:: SUPPLIED MATERIAL

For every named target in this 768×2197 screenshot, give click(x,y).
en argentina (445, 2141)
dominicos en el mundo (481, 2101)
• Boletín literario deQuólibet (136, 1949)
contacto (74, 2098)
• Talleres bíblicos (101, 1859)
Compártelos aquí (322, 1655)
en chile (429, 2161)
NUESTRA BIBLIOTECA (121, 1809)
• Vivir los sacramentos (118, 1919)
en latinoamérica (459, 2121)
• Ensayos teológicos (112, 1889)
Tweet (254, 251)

::::
:: SUPPLIED MATERIAL

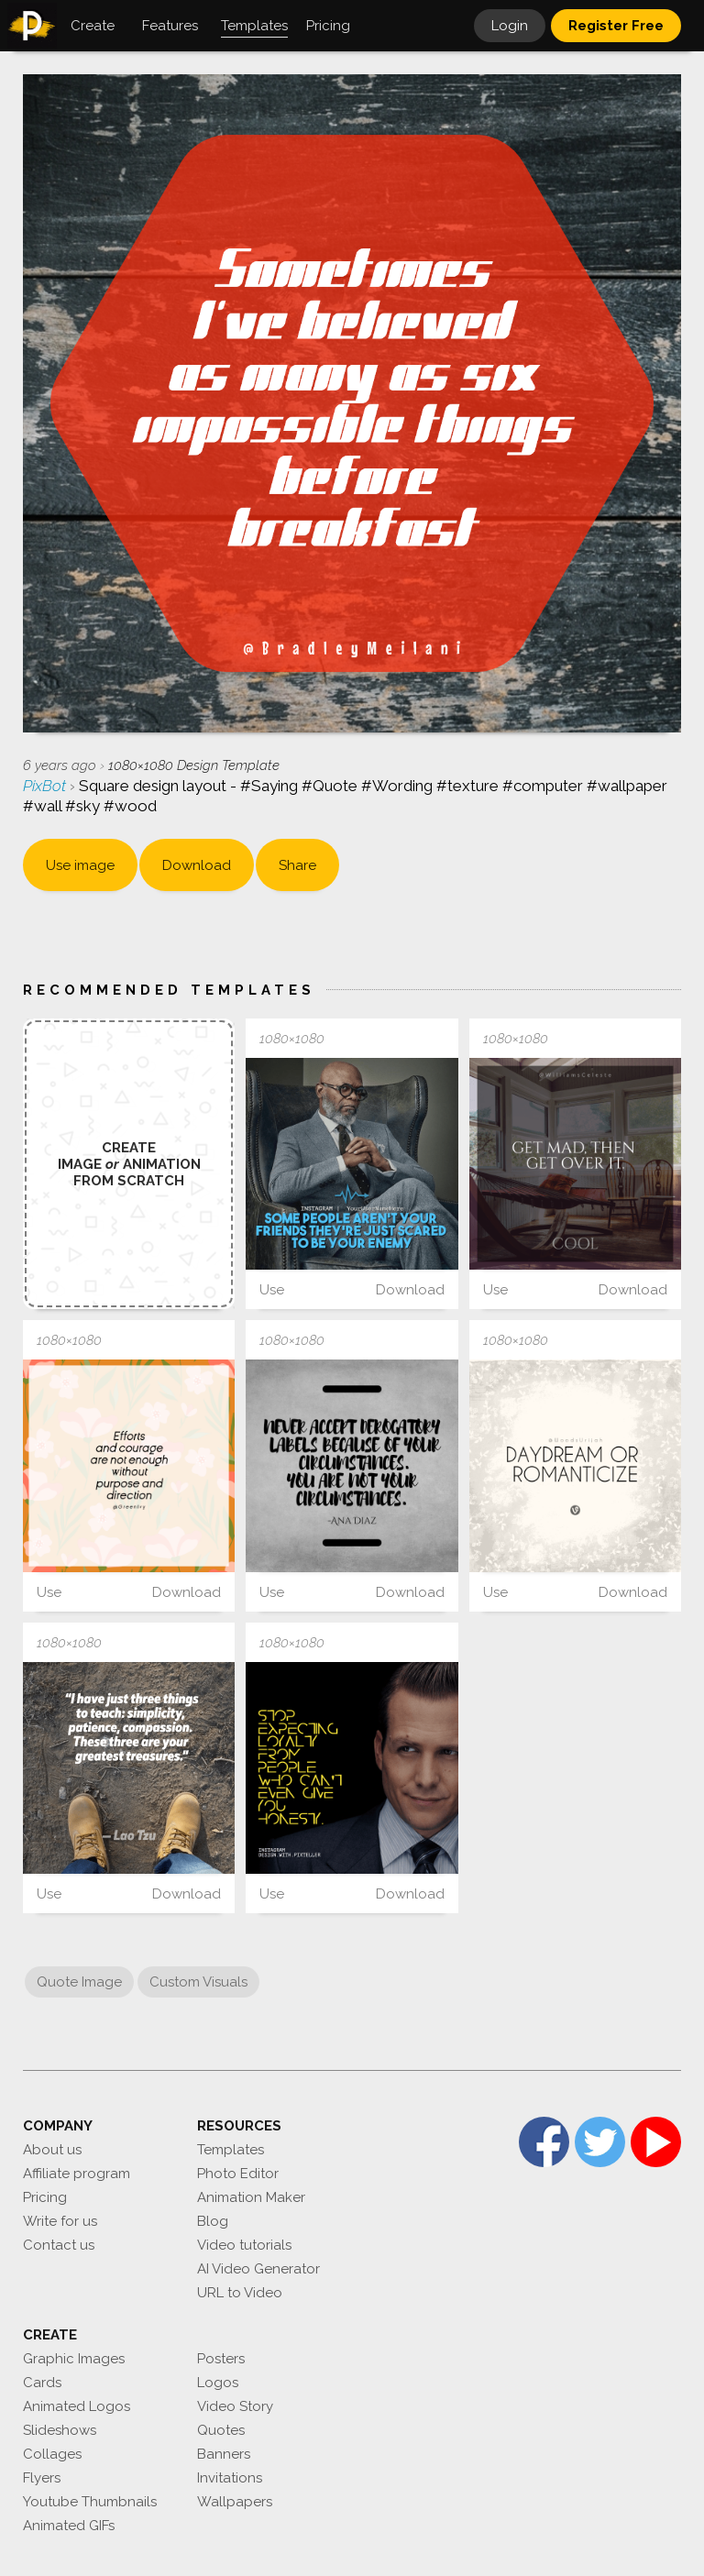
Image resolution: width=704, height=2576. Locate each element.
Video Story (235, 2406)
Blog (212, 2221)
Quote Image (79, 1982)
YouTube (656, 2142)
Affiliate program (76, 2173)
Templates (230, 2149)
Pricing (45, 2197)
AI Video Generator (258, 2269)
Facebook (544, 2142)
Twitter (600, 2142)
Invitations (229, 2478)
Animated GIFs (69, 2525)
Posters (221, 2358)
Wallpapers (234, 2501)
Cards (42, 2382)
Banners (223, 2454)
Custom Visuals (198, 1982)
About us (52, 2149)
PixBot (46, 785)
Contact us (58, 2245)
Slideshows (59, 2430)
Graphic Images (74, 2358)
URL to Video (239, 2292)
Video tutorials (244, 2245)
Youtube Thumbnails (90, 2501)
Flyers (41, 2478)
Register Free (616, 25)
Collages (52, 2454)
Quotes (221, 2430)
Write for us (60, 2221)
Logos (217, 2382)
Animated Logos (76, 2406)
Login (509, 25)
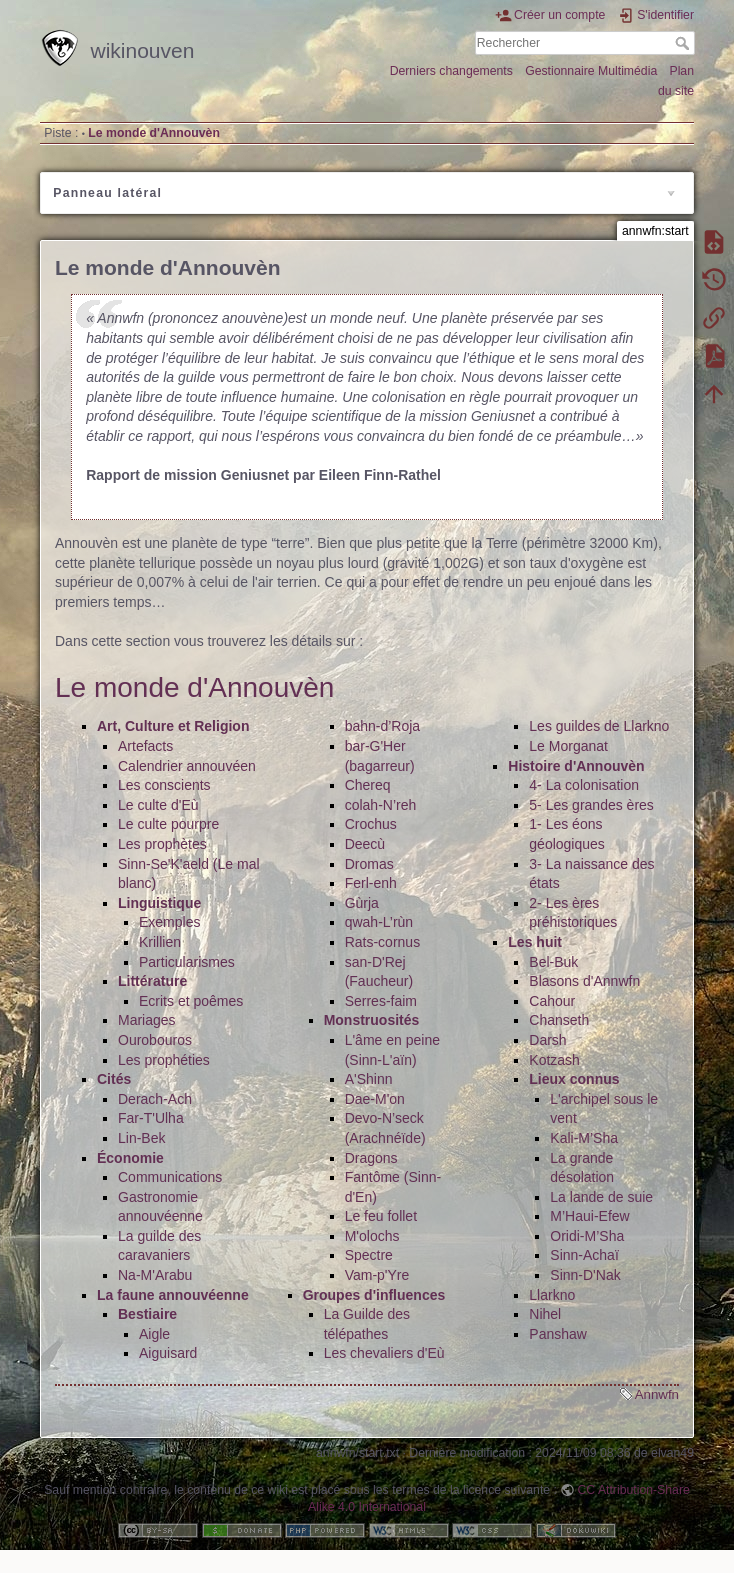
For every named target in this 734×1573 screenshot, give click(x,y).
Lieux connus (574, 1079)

::::

**YOUR TASK:**
Search the records above for the string "this". Report each line that has it.

**ANSWER AREA:**
For every named target in this 768×2197 screenshot, give click(x,y).
For every named target in this 734×1573 screenshot, give click(x,y).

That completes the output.